18 April 2005
Vivek Mutalik
Department of Chemical Engineering
Indian Institute of Technology, Bombay, India
Glutamine synthetase (GS) regulation in Escherichia coli is a prototype of signal transduction by enzyme cascades. This enzyme plays a crucial role in nitrogen assimilation under nitrogen starvation conditions. Because of its functional significance, GS biosynthesis and activity in the cell is highly regulated. The biosynthesis of GS is regulated by a two-component signaling system and an auto-regulatory genetic module, whereas, its activity is regulated through a closed loop bicyclic cascade. The GS regulatory network acts as a signal integration system for nitrogen and carbon sufficiency by sensing the intracellular concentration of glutamine and 2-ketoglutarate.
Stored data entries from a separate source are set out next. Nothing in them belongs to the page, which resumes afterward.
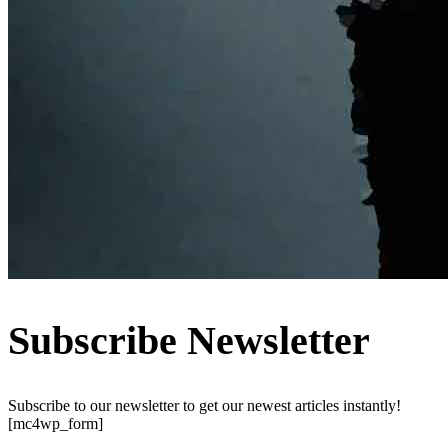
Subscribe Newsletter
Subscribe to our newsletter to get our newest articles instantly!
[mc4wp_form]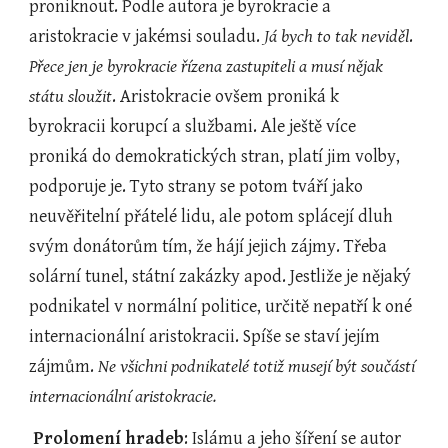
proniknout. Podle autora je byrokracie a 
aristokracie v jakémsi souladu. 
Já bych to tak neviděl
. 
Přece jen je byrokracie řízena zastupiteli a musí nějak 
státu sloužit
. Aristokracie ovšem proniká k 
byrokracii korupcí a službami. Ale ještě více 
proniká do demokratických stran, platí jim volby, 
podporuje je. Tyto strany se potom tváří jako 
neuvěřitelní přátelé lidu, ale potom splácejí dluh 
svým donátorům tím, že hájí jejich zájmy. Třeba 
solární tunel, státní zakázky apod. Jestliže je nějaký 
podnikatel v normální politice, určitě nepatří k oné 
internacionální aristokracii. Spíše se staví jejím 
zájmům. 
Ne všichni podnikatelé totiž musejí být součástí 
internacionální aristokracie.
Prolomení hradeb
: Islámu a jeho šíření se autor 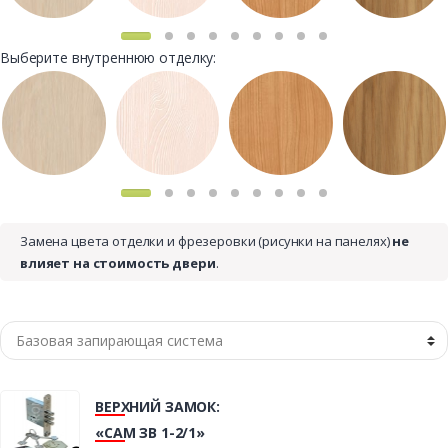
Выберите внутреннюю отделку:
Замена цвета отделки и фрезеровки (рисунки на панелях)
не
влияет на стоимость двери
.
ВЕРХНИЙ ЗАМОК:
«САМ ЗВ 1-2/1»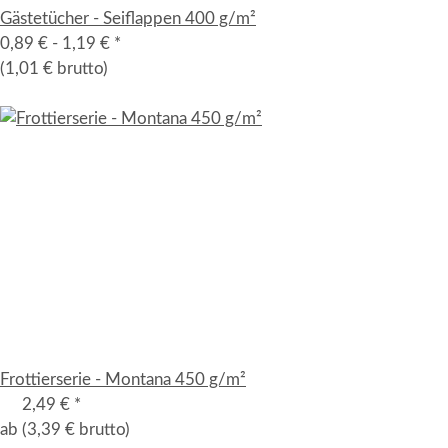
Gästetücher - Seiflappen 400 g/m²
0,89 € -
1,19 €
*
(1,01 € brutto)
Frottierserie - Montana 450 g/m²
2,49 €
*
ab
(3,39 € brutto)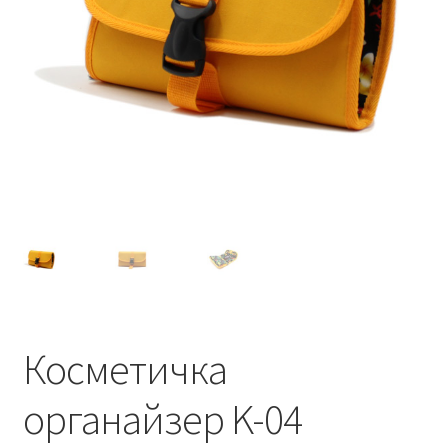
Косметичка
органайзер K-04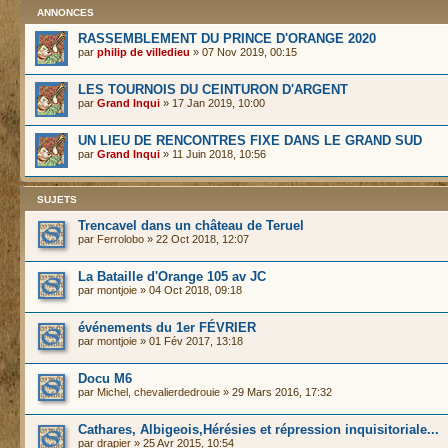
ANNONCES
RASSEMBLEMENT DU PRINCE D'ORANGE 2020
par
philip de villedieu
» 07 Nov 2019, 00:15
LES TOURNOIS DU CEINTURON D'ARGENT
par
Grand Inqui
» 17 Jan 2019, 10:00
UN LIEU DE RENCONTRES FIXE DANS LE GRAND SUD
par
Grand Inqui
» 11 Juin 2018, 10:56
SUJETS
Trencavel dans un château de Teruel
par
Ferrolobo
» 22 Oct 2018, 12:07
La Bataille d'Orange 105 av JC
par
montjoie
» 04 Oct 2018, 09:18
événements du 1er FÉVRIER
par
montjoie
» 01 Fév 2017, 13:18
Docu M6
par
Michel, chevalierdedrouie
» 29 Mars 2016, 17:32
Cathares, Albigeois,Hérésies et répression inquisitoriale...
par
drapier
» 25 Avr 2015, 10:54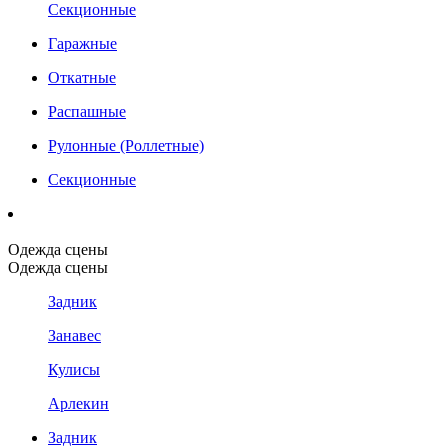
Секционные
Гаражные
Откатные
Распашные
Рулонные (Роллетные)
Секционные
Одежда сцены
Одежда сцены
Задник
Занавес
Кулисы
Арлекин
Задник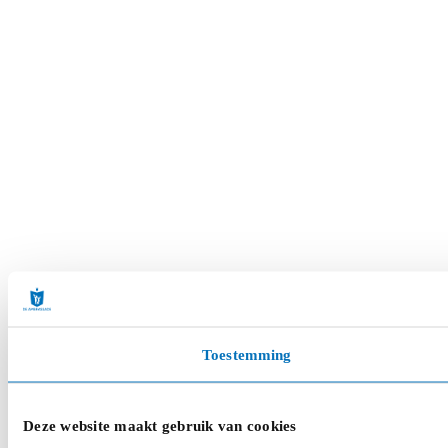
Toestemming
Deze website maakt gebruik van cookies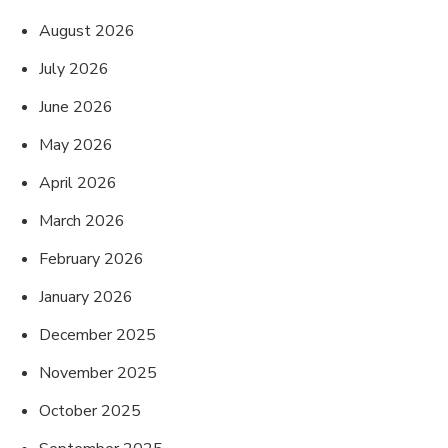
August 2026
July 2026
June 2026
May 2026
April 2026
March 2026
February 2026
January 2026
December 2025
November 2025
October 2025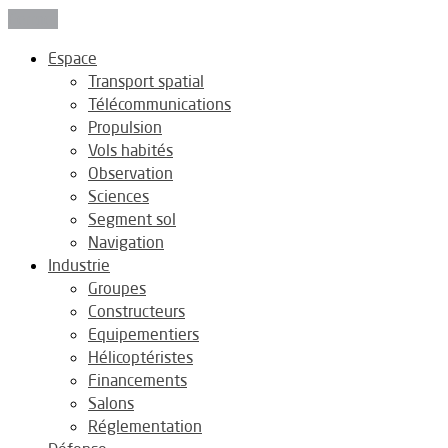
Fermer
Espace
Transport spatial
Télécommunications
Propulsion
Vols habités
Observation
Sciences
Segment sol
Navigation
Industrie
Groupes
Constructeurs
Equipementiers
Hélicoptéristes
Financements
Salons
Réglementation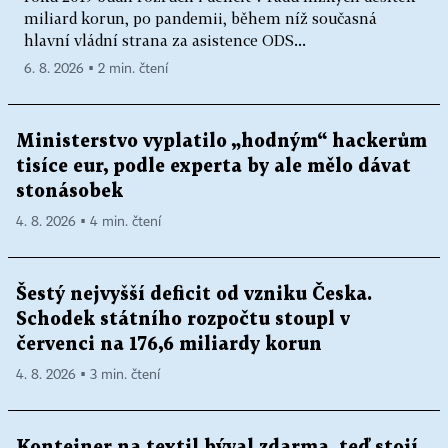
miliard korun, po pandemii, během níž současná
hlavní vládní strana za asistence ODS...
6. 8. 2026 ▪ 2 min. čtení
Ministerstvo vyplatilo „hodným“ hackerům
tisíce eur, podle experta by ale mělo dávat
stonásobek
4. 8. 2026 ▪ 4 min. čtení
Šestý nejvyšší deficit od vzniku Česka.
Schodek státního rozpočtu stoupl v
červenci na 176,6 miliardy korun
4. 8. 2026 ▪ 3 min. čtení
Kontejner na textil býval zdarma, teď stojí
Under nitrogen starvation conditions, glutamine synthetase synthesis and activity are amplified to assimilate nitrogen from available sources.
In this seminar, I would discuss our work on the steady state simulation of GS bicyclic cascade with transcription regulatory system comprising of NRII-NRI two-component signaling system and autoregulated glnALG operon coding for GS, NRII and NRI. The complete signaling network was simulated by analyzing the final output response in-terms of GS synthesis and activity with respect to the input levels of glutamine and 2-ketoglutarate. Simulation results reveal that the transcriptional output of glnALG operon is a discrete switch-like response, while GS inactivation is moderately ultrasensitive and the activation of transcriptional factor NRI is graded to input stimulus, glutamine. The significance of the autoregulatory two-component signaling system and its effect on the concentration of total active GS will also be discussed.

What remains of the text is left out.